Já a relação de trabalho é a que diz respeito, repise-se, a toda e qualquer atividade humana em que haja a prestação de trabalho, como a relação de trabalho: autônomo, eventual, de empreitada, avulso, cooperado, doméstico, de representação comercial, temporário, sob a forma de estágio etc. Há, pois, a relação de trabalho pela presença de três elementos: o prestador do serviço, o trabalho (subordinado ou não) e o tomador do serviço. [ ... ]

                                     

                                      A jurisprudência deriva desse pensar, in verbis:

 

INCOMPETÊNCIA ABSOLUTA DA JUSTIÇA DO TRABALHO. CONTRATO DE PRESTAÇÃO DE SERVIÇOS. BIÓLOGO. COBRANÇA DE HONORÁRIOS PROFISSIONAIS.

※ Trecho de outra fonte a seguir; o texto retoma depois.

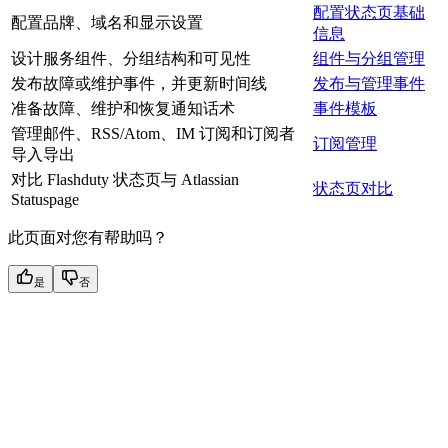
配置状态页基础
配置品牌、域名和显示设置
信息
设计服务组件、分组结构和可见性
组件与分组管理
发布故障或维护事件，并更新时间线
发布与管理事件
准备故障、维护和恢复通知话术
事件模板
管理邮件、RSS/Atom、IM 订阅和订阅者
订阅管理
导入导出
对比 Flashduty 状态页与 Atlassian
状态页对比
Statuspage
此页面对您有帮助吗？
是
否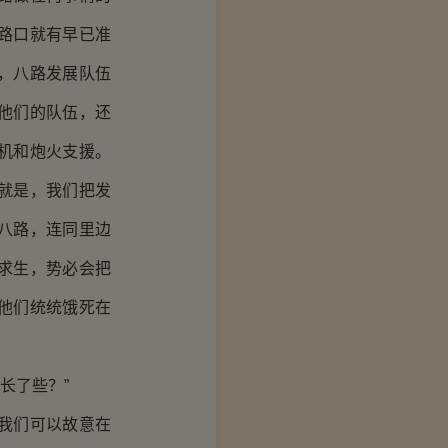
路口就有早已准
，八路发展队伍
他们的队伍，还
机和炮火支援。
就是，我们把发
八路，连同里边
求生，势必会把
他们统统饿死在
长了些？”
我们可以故意在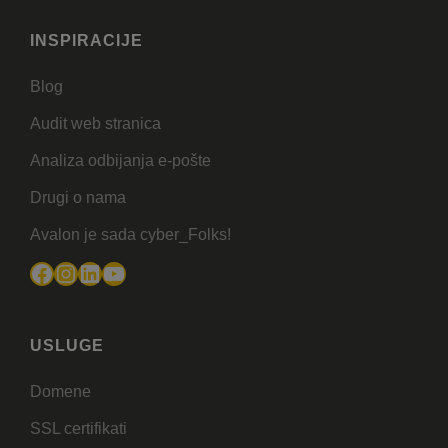
INSPIRACIJE
Blog
Audit web stranica
Analiza odbijanja e-pošte
Drugi o nama
Avalon je sada cyber_Folks!
Facebook
Instagram
LinkedIn
YouTube
USLUGE
Domene
SSL certifikati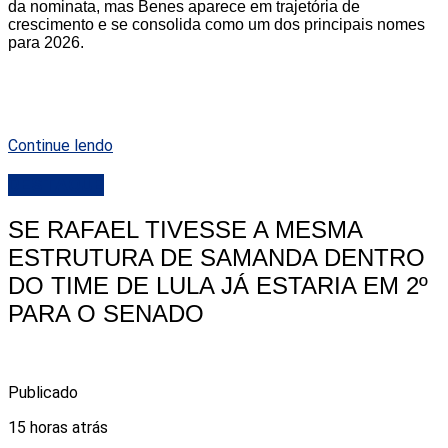
da nominata, mas Benes aparece em trajetória de
crescimento e se consolida como um dos principais nomes
para 2026.
Continue lendo
DESTAQUE
SE RAFAEL TIVESSE A MESMA
ESTRUTURA DE SAMANDA DENTRO
DO TIME DE LULA JÁ ESTARIA EM 2º
PARA O SENADO
Publicado
15 horas atrás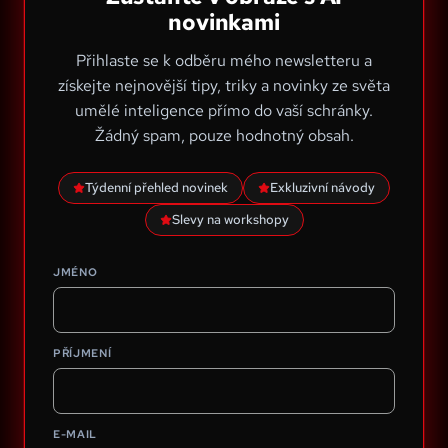
novinkami
Přihlaste se k odběru mého newsletteru a
získejte nejnovější tipy, triky a novinky ze světa
umělé inteligence přímo do vaší schránky.
Žádný spam, pouze hodnotný obsah.
Týdenní přehled novinek
Exkluzivní návody
Slevy na workshopy
JMÉNO
PŘÍJMENÍ
E-MAIL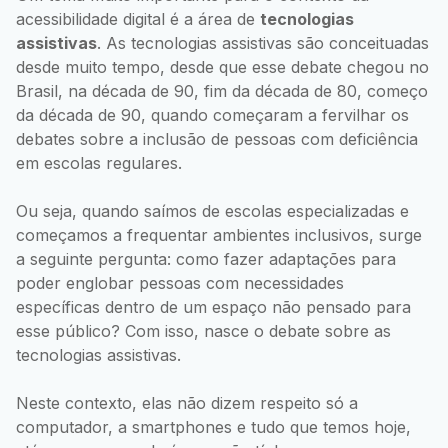
acessibilidade digital é a área de
tecnologias
assistivas
. As tecnologias assistivas são conceituadas
desde muito tempo, desde que esse debate chegou no
Brasil, na década de 90, fim da década de 80, começo
da década de 90, quando começaram a fervilhar os
debates sobre a inclusão de pessoas com deficiência
em escolas regulares.
Ou seja, quando saímos de escolas especializadas e
começamos a frequentar ambientes inclusivos, surge
a seguinte pergunta: como fazer adaptações para
poder englobar pessoas com necessidades
específicas dentro de um espaço não pensado para
esse público? Com isso, nasce o debate sobre as
tecnologias assistivas.
Neste contexto, elas não dizem respeito só a
computador, a smartphones e tudo que temos hoje,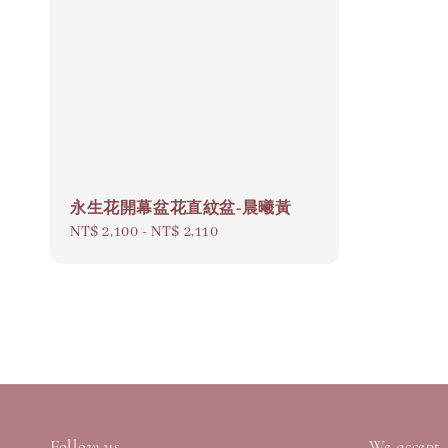
永生花開幕盆花直紋盆-晨曦黃
Regular
NT$ 2,100
-
NT$ 2,110
price
Follow us
We accept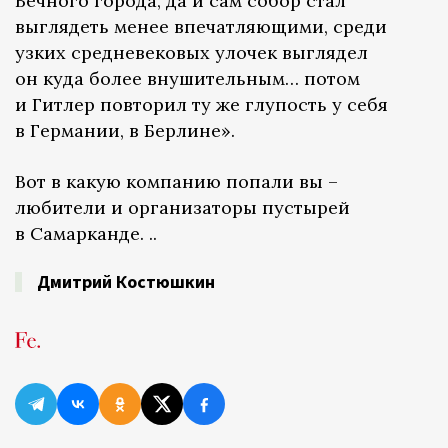
Вечного города, да и сам собор стал
выглядеть менее впечатляющими, среди
узких средневековых улочек выглядел
он куда более внушительным… потом
и Гитлер повторил ту же глупость у себя
в Германии, в Берлине».
Вот в какую компанию попали вы –
любители и организаторы пустырей
в Самарканде. ..
Дмитрий Костюшкин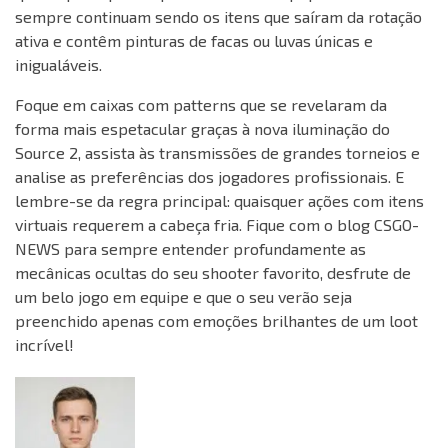
sempre continuam sendo os itens que saíram da rotação
ativa e contêm pinturas de facas ou luvas únicas e
inigualáveis.
Foque em caixas com patterns que se revelaram da
forma mais espetacular graças à nova iluminação do
Source 2, assista às transmissões de grandes torneios e
analise as preferências dos jogadores profissionais. E
lembre-se da regra principal: quaisquer ações com itens
virtuais requerem a cabeça fria. Fique com o blog CSGO-
NEWS para sempre entender profundamente as
mecânicas ocultas do seu shooter favorito, desfrute de
um belo jogo em equipe e que o seu verão seja
preenchido apenas com emoções brilhantes de um loot
incrível!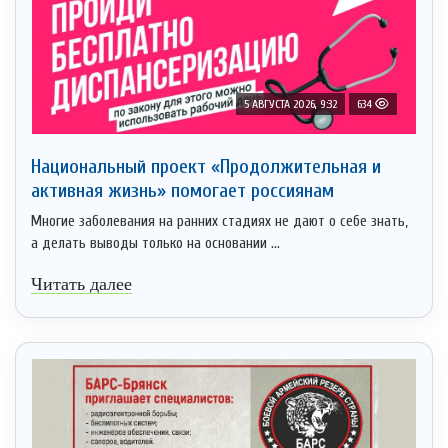
5 АВГУСТА 2026, 9:32
634
Национальный проект «Продолжительная и
активная жизнь» помогает россиянам
Многие заболевания на ранних стадиях не дают о себе знать,
а делать выводы только на основании ...
Читать далее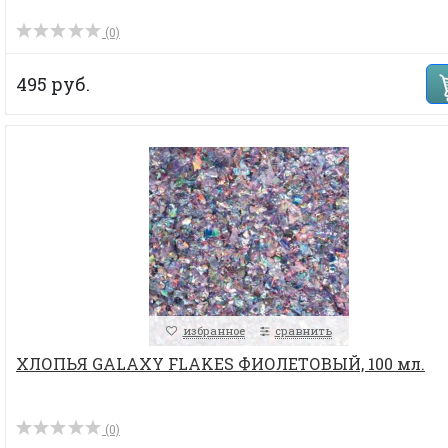
(0)
495 руб.
избранное
сравнить
ХЛОПЬЯ GALAXY FLAKES ФИОЛЕТОВЫЙ, 100 мл.
(0)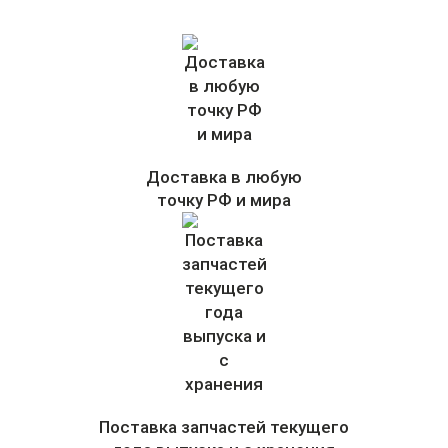
Доставка в любую
точку РФ и мира
Поставка запчастей текущего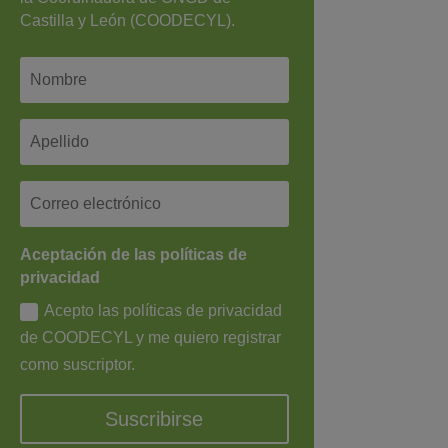
Castilla y León (COODECYL).
Aceptación de las políticas de
privacidad
Acepto las políticas de privacidad
de COODECYL y me quiero registrar
como suscriptor.
Suscribirse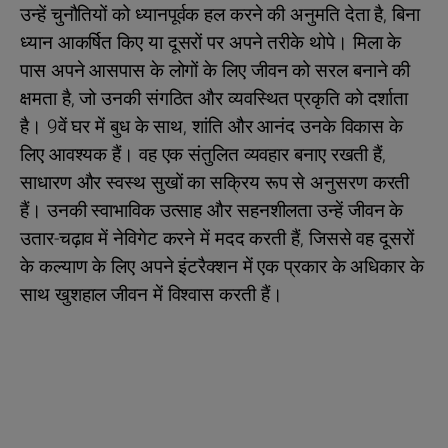
उन्हें चुनौतियों को ध्यानपूर्वक हल करने की अनुमति देता है, बिना
ध्यान आकर्षित किए या दूसरों पर अपने तरीके थोपे। मिला के
पास अपने आसपास के लोगों के लिए जीवन को सरल बनाने की
क्षमता है, जो उनकी संगठित और व्यवस्थित प्रकृति को दर्शाता
है। 9वें घर में बुध के साथ, शांति और आनंद उनके विकास के
लिए आवश्यक हैं। वह एक संतुलित व्यवहार बनाए रखती हैं,
साधारण और स्वस्थ सुखों का सक्रिय रूप से अनुसरण करती
हैं। उनकी स्वाभाविक उत्साह और सहनशीलता उन्हें जीवन के
उतार-चढ़ाव में नेविगेट करने में मदद करती हैं, जिससे वह दूसरों
के कल्याण के लिए अपने इंटरैक्शन में एक प्रकार के अधिकार के
साथ खुशहाल जीवन में विश्वास करती हैं।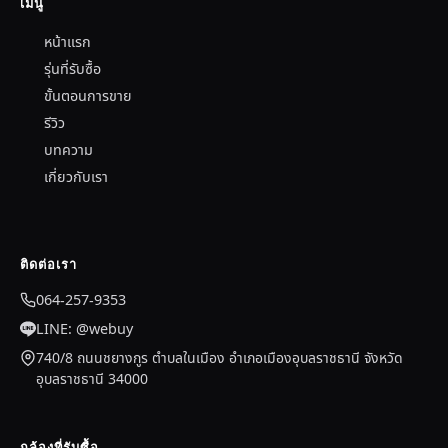
เมนู
หน้าแรก
รุ่นที่รับซื้อ
ขั้นตอนการขาย
รีวิว
บทความ
เกี่ยวกับเรา
ติดต่อเรา
064-257-9353
LINE: @webuy
740/8 ถนนชยางกูร ตำบลในเมือง อำเภอเมืองอุบลราชธานี จังหวัด
อุบลราชธานี 34000
กล้องที่รับซื้อ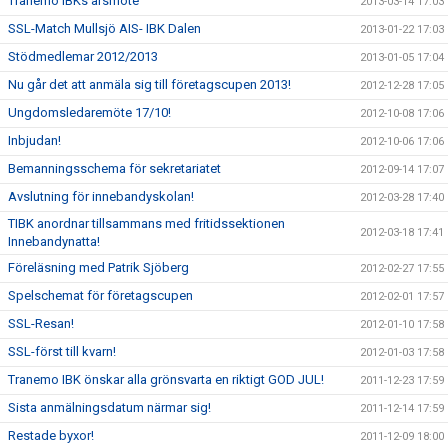
Tranemo IBKs årsmöte
2013-03-14 17:03
SSL-Match Mullsjö AIS- IBK Dalen
2013-01-22 17:03
Stödmedlemar 2012/2013
2013-01-05 17:04
Nu går det att anmäla sig till företagscupen 2013!
2012-12-28 17:05
Ungdomsledaremöte 17/10!
2012-10-08 17:06
Inbjudan!
2012-10-06 17:06
Bemanningsschema för sekretariatet
2012-09-14 17:07
Avslutning för innebandyskolan!
2012-03-28 17:40
TIBK anordnar tillsammans med fritidssektionen
2012-03-18 17:41
Innebandynatta!
Föreläsning med Patrik Sjöberg
2012-02-27 17:55
Spelschemat för företagscupen
2012-02-01 17:57
SSL-Resan!
2012-01-10 17:58
SSL-först till kvarn!
2012-01-03 17:58
Tranemo IBK önskar alla grönsvarta en riktigt GOD JUL!
2011-12-23 17:59
Sista anmälningsdatum närmar sig!
2011-12-14 17:59
Restade byxor!
2011-12-09 18:00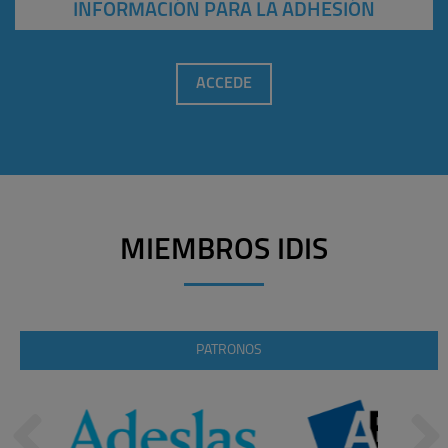
INFORMACIÓN PARA LA ADHESIÓN
ACCEDE
MIEMBROS IDIS
PATRONOS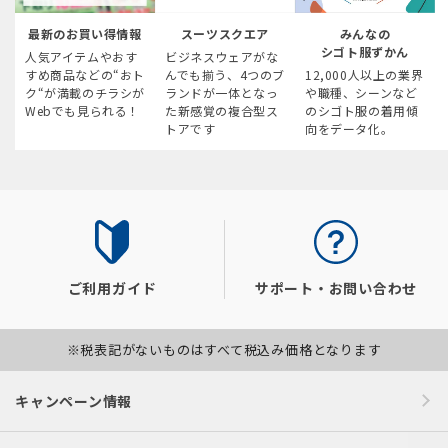
最新のお買い得情報
スーツスクエア
みんなの
シゴト服ずかん
人気アイテムやおす
ビジネスウェアがな
すめ商品などの“おト
んでも揃う、4つのブ
12,000人以上の業界
ク“が満載のチラシが
ランドが一体となっ
や職種、シーンなど
Webでも見られる！
た新感覚の複合型ス
のシゴト服の着用傾
トアです
向をデータ化。
ご利用ガイド
サポート・お問い合わせ
※税表記がないものはすべて税込み価格となります
キャンペーン情報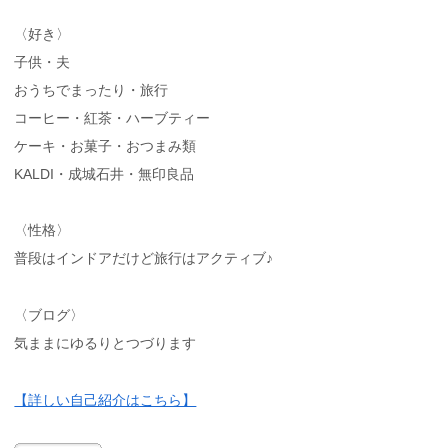
〈好き〉
子供・夫
おうちでまったり・旅行
コーヒー・紅茶・ハーブティー
ケーキ・お菓子・おつまみ類
KALDI・成城石井・無印良品
〈性格〉
普段はインドアだけど旅行はアクティブ♪
〈ブログ〉
気ままにゆるりとつづります
【詳しい自己紹介はこちら】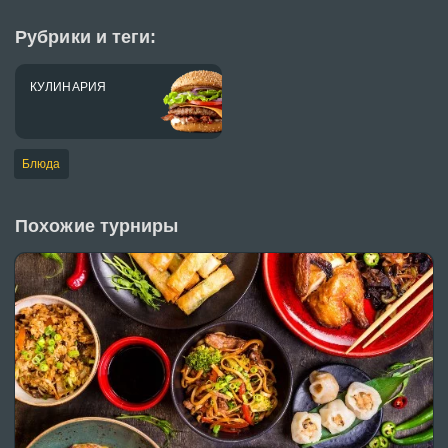
Рубрики и теги:
КУЛИНАРИЯ
Блюда
Похожие турниры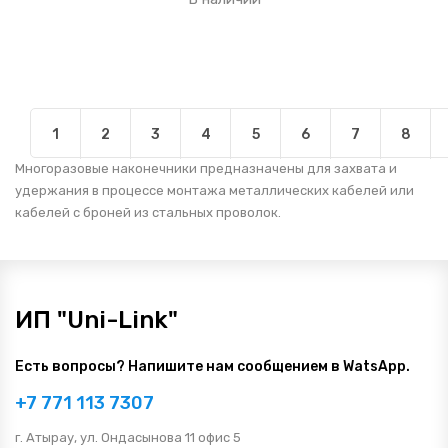
1
2
3
4
5
6
7
8
Многоразовые наконечники предназначены для захвата и
удержания в процессе монтажа металлических кабелей или
кабелей с броней из стальных проволок.
ИП "Uni-Link"
Есть вопросы? Напишите нам сообщением в WatsApp.
+7 771 113 7307
г. Атырау, ул. Ондасынова 11 офис 5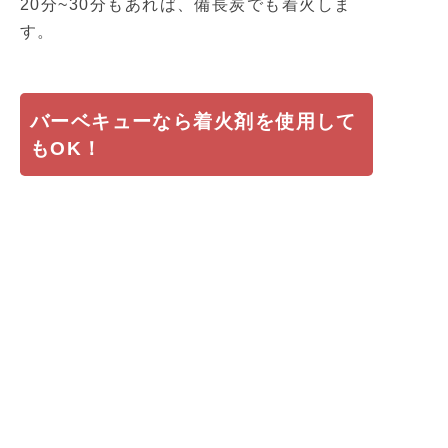
20分~30分もあれば、備長炭でも着火しま
す。
バーベキューなら着火剤を使用して
もOK！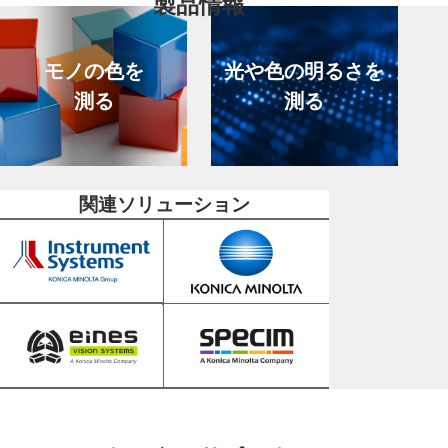
製品情報
モノの色を
光や色の明るさを
測る
測る
関連ソリューション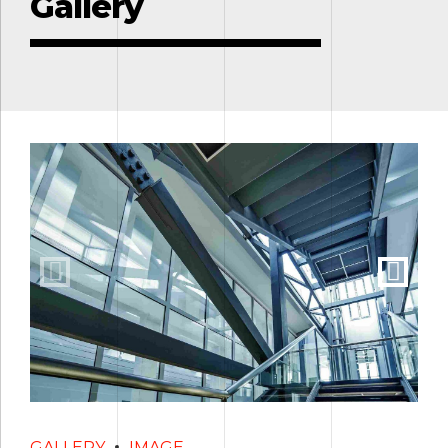
Gallery
GALLERY
IMAGE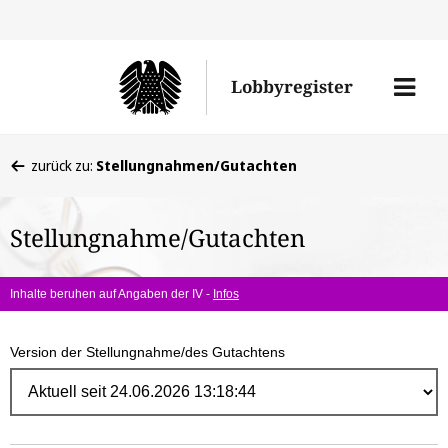
Direk
zum
Men
Lobbyregister
Inhal
öffne
Sie
zurück zu:
Stellungnahmen/Gutachten
befinden
sich
Stellungnahme/Gutachten
hier:
Inhalte beruhen auf Angaben der IV -
Infos
Version der Stellungnahme/des Gutachtens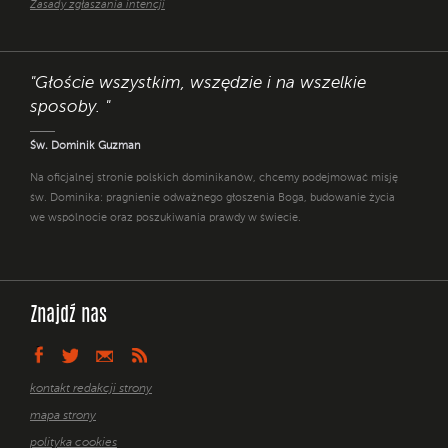
Zasady zgłaszania intencji
"Głoście wszystkim, wszędzie i na wszelkie
sposoby. "
Św. Dominik Guzman
Na oficjalnej stronie polskich dominikanów, chcemy podejmować misję
św. Dominika: pragnienie odważnego głoszenia Boga, budowanie życia
we wspólnocie oraz poszukiwania prawdy w świecie.
Znajdź nas
kontakt redakcji strony
mapa strony
polityka cookies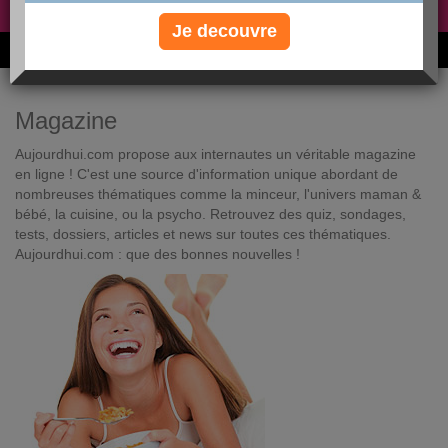
Non, je préfère le régime gratuit
»
Je decouvre
6M de personnes ont maigri et réappris à manger avec nous
Magazine
Aujourdhui.com propose aux internautes un véritable magazine
en ligne ! C'est une source d'information unique abordant de
nombreuses thématiques comme la minceur, l'univers maman &
bébé, la cuisine, ou la psycho. Retrouvez des quiz, sondages,
tests, dossiers, articles et news sur toutes ces thématiques.
Aujourdhui.com : que des bonnes nouvelles !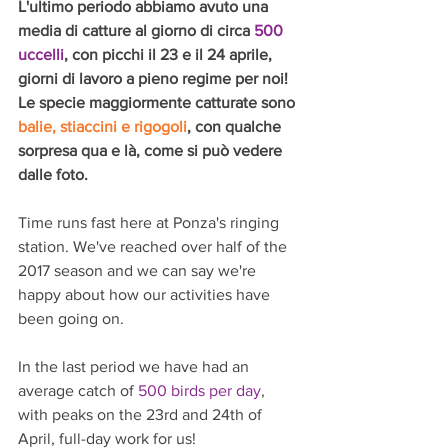
L'ultimo periodo abbiamo avuto una 
media di catture al giorno di circa 
500 
uccelli
, con picchi il 23 e il 24 aprile, 
giorni di lavoro a pieno regime per noi!
Le specie maggiormente catturate sono 
balie, stiaccini e rigogoli
, con qualche 
sorpresa qua e là, come si può vedere 
dalle foto. 
Time runs fast here at Ponza's ringing 
station. We've reached over half of the 
2017 season and we can say we're 
happy about how our activities have 
been going on.
In the last period we have had an 
average catch of 
500 birds per day
, 
with peaks on the 23rd and 24th of 
April, full-day work for us!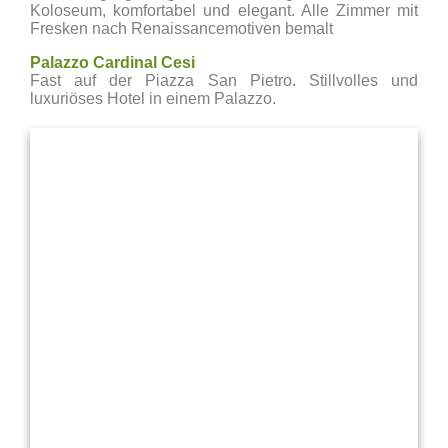
Koloseum, komfortabel und elegant. Alle Zimmer mit
Fresken nach Renaissancemotiven bemalt
Palazzo Cardinal Cesi
Fast auf der Piazza San Pietro. Stillvolles und
luxuriöses Hotel in einem Palazzo.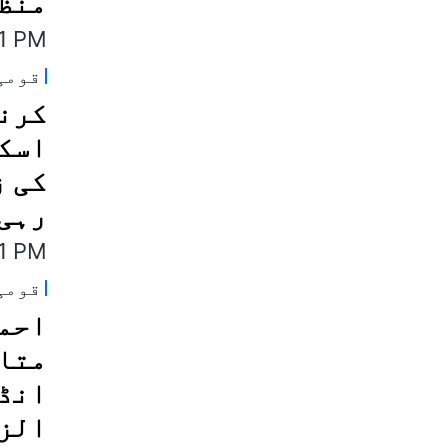
منظو
11 PM
قومی
کرنا
اسک
کی ز
رہی 
11 PM
قومی
احمد
متاث
انڈی
الزا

A Justiça do Trabalho não é competente para processar e julgar ação que visa à cobrança de honorários de profissional liberal em face de seu cliente. Aplicação da Súmula nº 363 do STJ. [ ... ]

 

                                      Ex positis, é impositivo que se declare a incompetência absoluta, com a consequente remessa dos autos à Justiça Comum Estadual.

 

( a ) Subordinação jurídica

 

                                      Subsidiariamente (CPC, art. 326) à pretensão supra, o Reclamado, ainda assim, traz à luz considerações que, de certa forma, trilham pelas mesmas pegadas.                                            

                                      Insiste-se que o Autor jamais atuou na forma dos arts. 2º e 3º da CLT, mas, na verdade, somente desempenhou suas atividades nos moldes do labor cível, especificado nos arts. 593 e segs. do Código Civil, ou seja, na qualidade de prestação de serviços.   

                                      As provas, em especial a documental, remetem à regularidade da contratação do pretenso obreiro como empregado.

                                      Ao contrário do que afirmado na peça exordial, inexistiu qualquer espécie de submissão do Reclamante ao poder diretivo do Reclamado. Ao invés disso, existiu a plena autonomia na execução das suas atividades, assumindo, assim, os riscos da própria prestação de serviços.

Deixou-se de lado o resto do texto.